There they go, marching at random up the strand.
They are founded in our trust and patience, they are adorned with our attention and affection, and they are constructed of our blood, sweat and tears. They may seem insignificant, or even a bit silly, to inhuman eyes. To human beings they are constructs of the most glorious beauty, and our delight in their building is the greatest of all things. We are children at the beach. Happily reshaping our sandy lives.
Every one of these edifices we build, without exception, is fragile. They are all mortal. And the sea heeds not even our most ardent pleas. At its fancy it rolls over our mightiest efforts as a flood would an anthill.
Still we rail against it, we do our damnedest to hold it back, and rightfully so. Labor as we might nothing stops the waves from eventually washing out these things we've built.

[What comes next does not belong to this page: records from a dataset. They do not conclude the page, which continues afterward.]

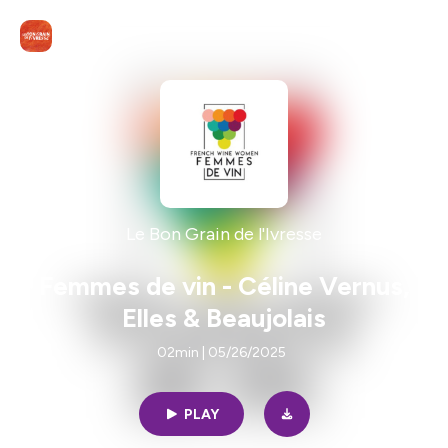
Le Bon Grain de l'Ivresse
Femmes de vin - Céline Vernus,
Elles & Beaujolais
02min | 05/26/2025
PLAY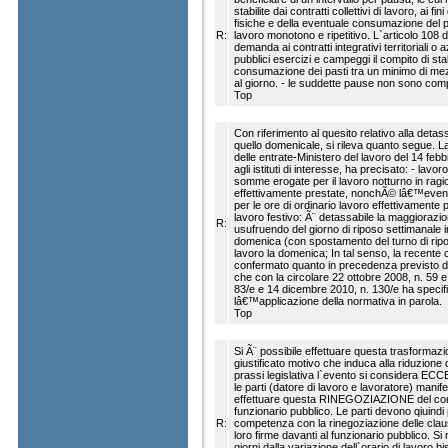
stabilite dai contratti collettivi di lavoro, ai f
fisiche e della eventuale consumazione del pa
R:
lavoro monotono e ripetitivo. L`articolo 108 d
demanda ai contratti integrativi territoriali o a
pubblici esercizi e campeggi il compito di stab
consumazione dei pasti tra un minimo di me
al giorno. - le suddette pause non sono compr
Top
Con riferimento al quesito relativo alla detas
quello domenicale, si rileva quanto segue. L
delle entrate-Ministero del lavoro del 14 febb
agli istituti di interesse, ha precisato: - lavo
somme erogate per il lavoro notturno in ragio
effettivamente prestate, nonchÃ© lâ€™even
per le ore di ordinario lavoro effettivamente p
lavoro festivo: Ã¨ detassabile la maggiorazio
R:
usufruendo del giorno di riposo settimanale i
domenica (con spostamento del turno di ripo
lavoro la domenica; In tal senso, la recente 
confermato quanto in precedenza previsto d
che con la circolare 22 ottobre 2008, n. 59 e 
83/e e 14 dicembre 2010, n. 130/e ha specifi
lâ€™applicazione della normativa in parola.
Top
Si Ã¨ possibile effettuare questa trasforma
giustificato motivo che induca alla riduzione 
prassi legislativa l`evento si considera E
le parti (datore di lavoro e lavoratore) manife
effettuare questa RINEGOZIAZIONE del contr
funzionario pubblico. Le parti devono qiuindi
R:
competenza con la rinegoziazione delle claus
loro firme davanti al funzionario pubblico. Si
giorni dalla variazione dell`orario di lavoro 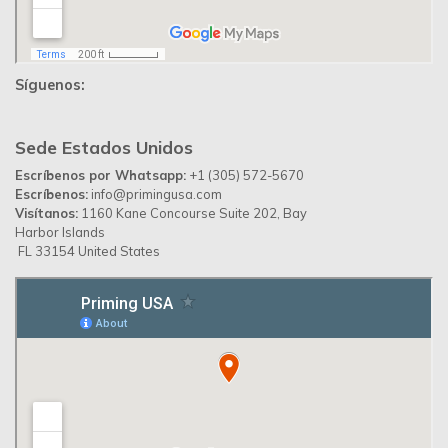
Síguenos:
Sede Estados Unidos
Escríbenos por Whatsapp:
+1 (305) 572-5670
Escríbenos:
info@primingusa.com
Visítanos:
1160 Kane Concourse Suite 202, Bay
Harbor Islands
FL 33154 United States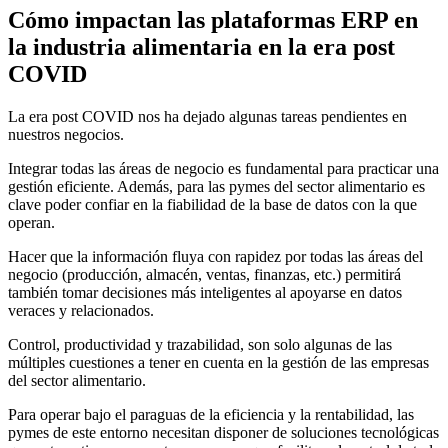
Cómo impactan las plataformas ERP en
la industria alimentaria en la era post
COVID
La era post COVID nos ha dejado algunas tareas pendientes en
nuestros negocios.
Integrar todas las áreas de negocio es fundamental para practicar una
gestión eficiente. Además, para las pymes del sector alimentario es
clave poder confiar en la fiabilidad de la base de datos con la que
operan.
Hacer que la información fluya con rapidez por todas las áreas del
negocio (producción, almacén, ventas, finanzas, etc.) permitirá
también tomar decisiones más inteligentes al apoyarse en datos
veraces y relacionados.
Control, productividad y trazabilidad, son solo algunas de las
múltiples cuestiones a tener en cuenta en la gestión de las empresas
del sector alimentario.
Para operar bajo el paraguas de la eficiencia y la rentabilidad, las
pymes de este entorno necesitan disponer de soluciones tecnológicas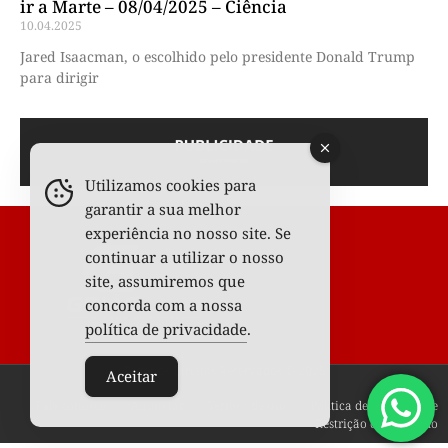
ir a Marte – 08/04/2025 – Ciência
10.04.2025
Jared Isaacman, o escolhido pelo presidente Donald Trump
para dirigir
Utilizamos cookies para
garantir a sua melhor
experiência no nosso site. Se
continuar a utilizar o nosso
site, assumiremos que
concorda com a nossa
política de privacidade
.
Todos os Direitos Reservados © 2025
Aceitar
Fale conosco
Anunciar
Termos de uso
Política de privacidade
Restrição de conteúdo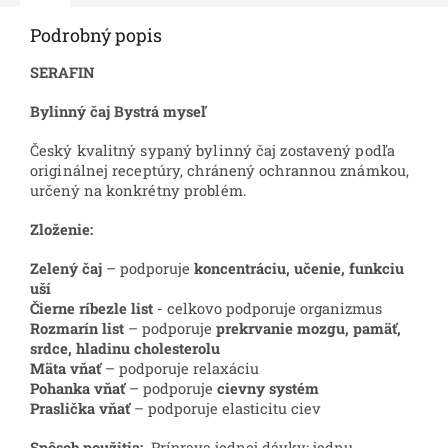
Podrobný popis
SERAFIN
Bylinný čaj Bystrá myseľ
Český kvalitný sypaný bylinný čaj zostavený podľa
originálnej receptúry, chránený ochrannou známkou,
určený na konkrétny problém.
Zloženie:
Zelený čaj
– podporuje
koncentráciu, učenie, funkciu
uší
Čierne ríbezle list
- celkovo podporuje organizmus
Rozmarín list
– podporuje
prekrvanie mozgu, pamäť,
srdce, hladinu cholesterolu
Mäta vňať
– podporuje relaxáciu
Pohanka vňať
– podporuje
cievny systém
Praslička vňať
– podporuje elasticitu ciev
Spôsob použitia:
Príprava jednej dávky: jednu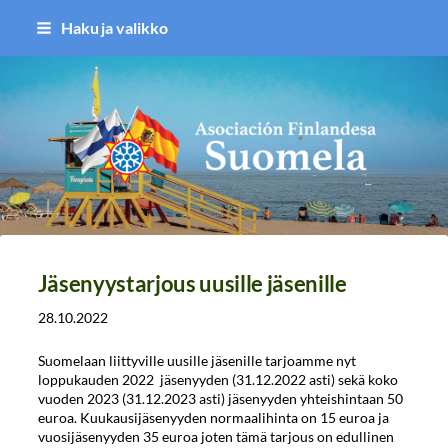
Siirry
Haku ja valikko
sivun
sisältöön
Asociación Finlandesa Suomela
Jäsenyystarjous uusille jäsenille
28.10.2022
Suomelaan liittyville uusille jäsenille tarjoamme nyt
loppukauden 2022 jäsenyyden (31.12.2022 asti) sekä koko
vuoden 2023 (31.12.2023 asti) jäsenyyden yhteishintaan 50
euroa. Kuukausijäsenyyden normaalihinta on 15 euroa ja
vuosijäsenyyden 35 euroa joten tämä tarjous on edullinen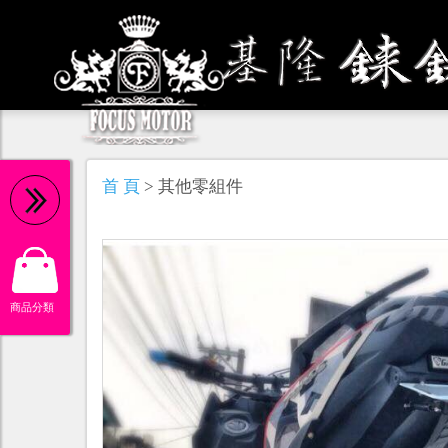
機 油
首 頁
> 其他零組件
商品分類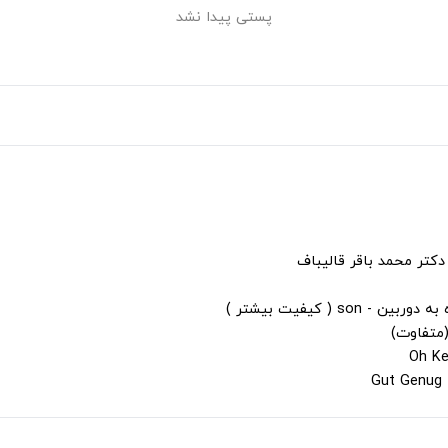
پستی پیدا نشد
دکتر محمد باقر قالیباف
s ( کیفیت بیشتر )
(متفاوت)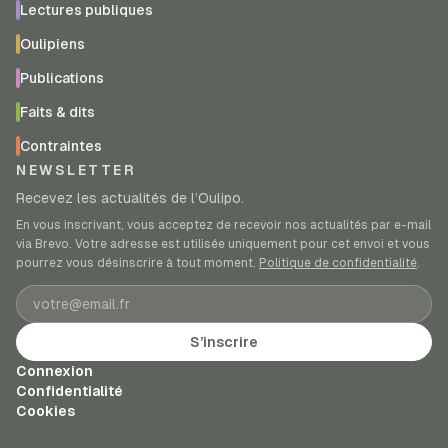
Lectures publiques
Oulipiens
Publications
Faits & dits
Contraintes
NEWSLETTER
Recevez les actualités de l’Oulipo.
En vous inscrivant, vous acceptez de recevoir nos actualités par e-mail
via Brevo. Votre adresse est utilisée uniquement pour cet envoi et vous
pourrez vous désinscrire à tout moment.
Politique de confidentialité
.
Adresse e-mail
S’inscrire
Connexion
Confidentialité
Cookies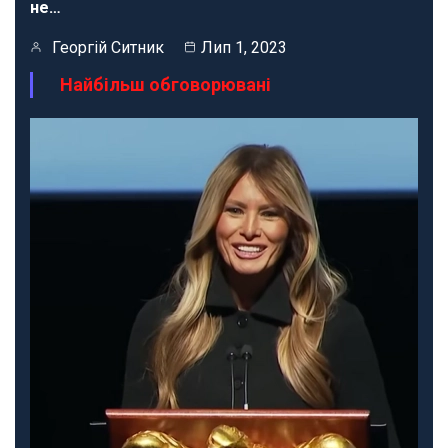
не…
Георгій Ситник
Лип 1, 2023
Найбільш обговорювані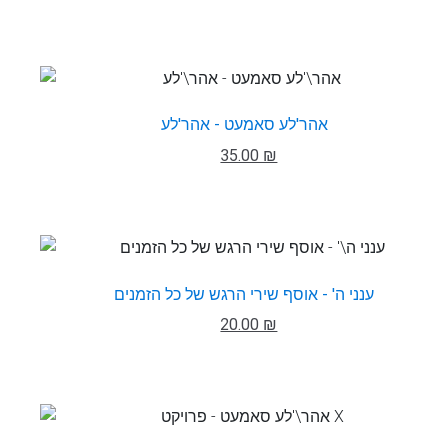
אהר'לע סאמעט - אהר'לע
35.00 ₪
ענני ה' - אוסף שירי הרגש של כל הזמנים
20.00 ₪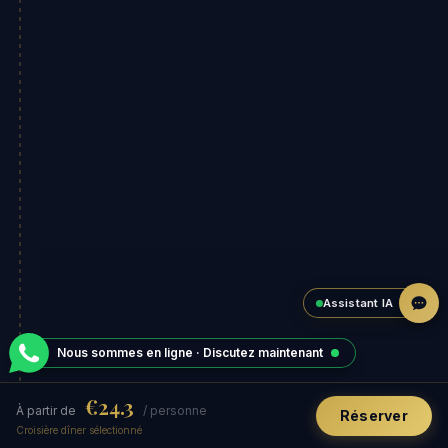
Assistant IA
Nous sommes en ligne · Discutez maintenant
€24.3
À partir de
/ personne
Réserver
Croisière dîner sélectionné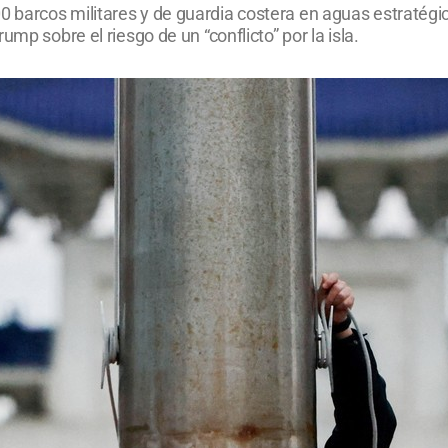
barcos militares y de guardia costera en aguas estratégica
mp sobre el riesgo de un “conflicto” por la isla.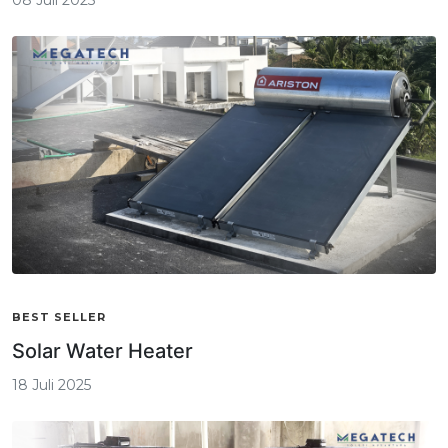
BEST SELLER
Solar Water Heater
18 Juli 2025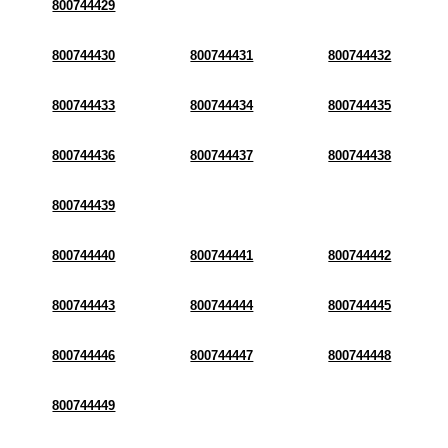
800744429
800744430
800744431
800744432
800744433
800744434
800744435
800744436
800744437
800744438
800744439
800744440
800744441
800744442
800744443
800744444
800744445
800744446
800744447
800744448
800744449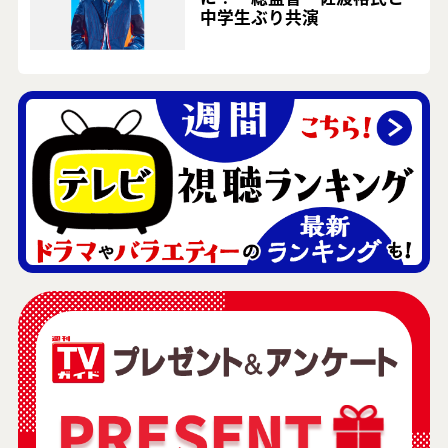
中学生ぶり共演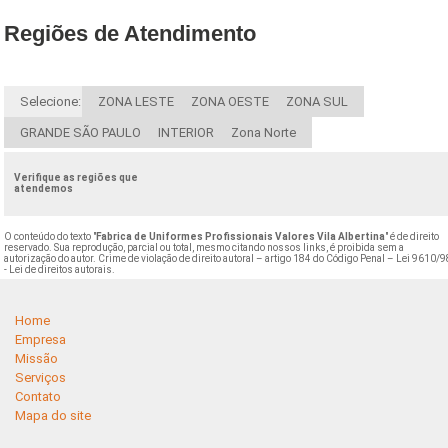
Regiões de Atendimento
Selecione:
ZONA LESTE
ZONA OESTE
ZONA SUL
GRANDE SÃO PAULO
INTERIOR
Zona Norte
Verifique as regiões que
atendemos
O conteúdo do texto "
Fabrica de Uniformes Profissionais Valores Vila Albertina
" é de direito
reservado. Sua reprodução, parcial ou total, mesmo citando nossos links, é proibida sem a
autorização do autor. Crime de violação de direito autoral – artigo 184 do Código Penal –
Lei 9610/9
- Lei de direitos autorais
.
Home
Empresa
Missão
Serviços
Contato
Mapa do site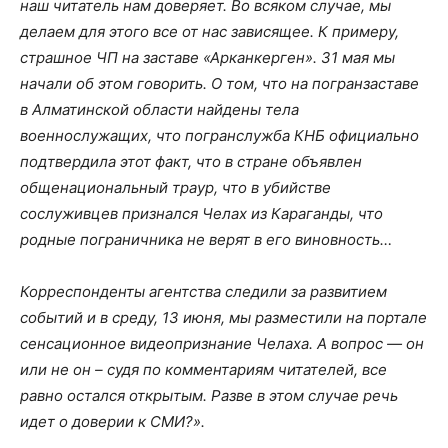
наш читатель нам доверяет. Во всяком случае, мы
делаем для этого все от нас зависящее. К примеру,
страшное ЧП на заставе «Арканкерген». 31 мая мы
начали об этом говорить. О том, что на погранзаставе
в Алматинской области найдены тела
военнослужащих, что погранслужба КНБ официально
подтвердила этот факт, что в стране объявлен
общенациональный траур, что в убийстве
сослуживцев признался Челах из Караганды, что
родные пограничника не верят в его виновность…
Корреспонденты агентства следили за развитием
событий и в среду, 13 июня, мы разместили на портале
сенсационное видеопризнание Челаха. А вопрос — он
или не он – судя по комментариям читателей, все
равно остался открытым. Разве в этом случае речь
идет о доверии к СМИ?».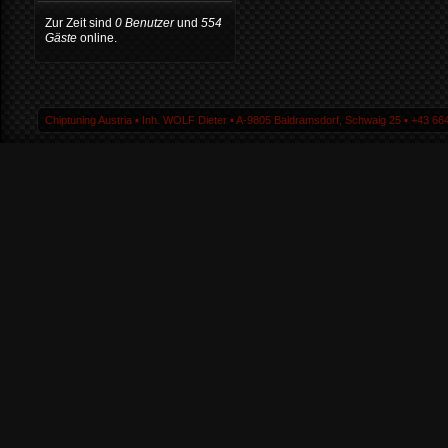
Zur Zeit sind
0 Benutzer
und
554
Gäste
online.
Chiptuning Austria ▪ Inh. WOLF Dieter ▪ A-9805 Baldramsdorf, Schwaig 25 ▪ +43 664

And we are left confused and empty.
It hurts so bad to lose one that we've loved. It hurts SO bad. In English the feeling is called grief, and countless mouths have given it a voice in countless other tongues, since before we even learned to use them. Look at elephants, or a great many other creatures that mourn their dead. They know. What really happens is unspeakable. No language really contains it. We are left with a massive hole inside us; one that will heal, with care, but which will never be filled again.
For all our accomplishments as a species, for all our pride, we are still brought to our knees when this terrible thing happens to each of us. It never really ends. It gets easier, but at no point is it ever truly easy. Our loved one's face is forever gone. They remain in our scrapbooks, in our home movies. Their names are printed on old checks, signed to important documents, etched in stone. They remain in a special place buried deep in our neurons. Therein at least, with the half-light of memory, a shadow of our love is cast.
But a memory cannot be hugged. They are gone. And woe are we.
Most of us go back to our lives, those that are able. We go back to our building in spite of our pain, back to glory and beauty. We know deep down that the loves we build, our sandcastles, are the best things we will ever behold, we know that in fact they are the best things in all of our known universe, and we know that the privilege of being part of them at all is an infinite blessing.
We have our memories, and sometimes following a loss that is all we have. Sometimes the thought of making more of them, of building again, is terrifying.
But the beach awaits, and, though it is hard, the beauty lies in our own hands. We may fear the sea, but we defy it always, with every breath.
Might as well build a sandcastle.
12:52 PM PT: Many thanks for the rescue. I didn't expect that.